Exercise instructions: Scan the material and copy every line in which "STEAM" appears.

Given entries:
▼

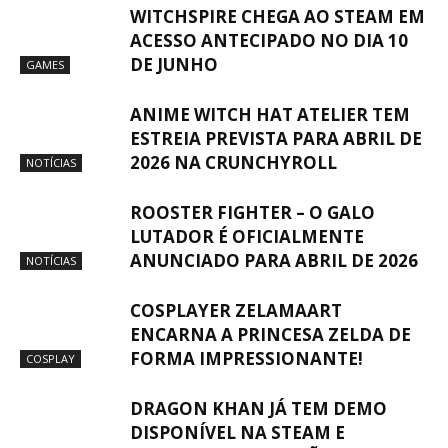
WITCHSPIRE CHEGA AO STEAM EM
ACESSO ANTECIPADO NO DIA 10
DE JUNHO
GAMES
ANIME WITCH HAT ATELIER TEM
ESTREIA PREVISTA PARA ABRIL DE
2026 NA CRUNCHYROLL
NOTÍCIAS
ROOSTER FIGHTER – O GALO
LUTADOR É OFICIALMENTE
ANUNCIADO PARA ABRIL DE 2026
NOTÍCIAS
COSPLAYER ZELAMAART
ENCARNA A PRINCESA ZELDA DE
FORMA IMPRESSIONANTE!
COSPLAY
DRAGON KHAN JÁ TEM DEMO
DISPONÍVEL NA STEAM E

▲

Output of the task:
WITCHSPIRE CHEGA AO STEAM EM
DISPONÍVEL NA STEAM E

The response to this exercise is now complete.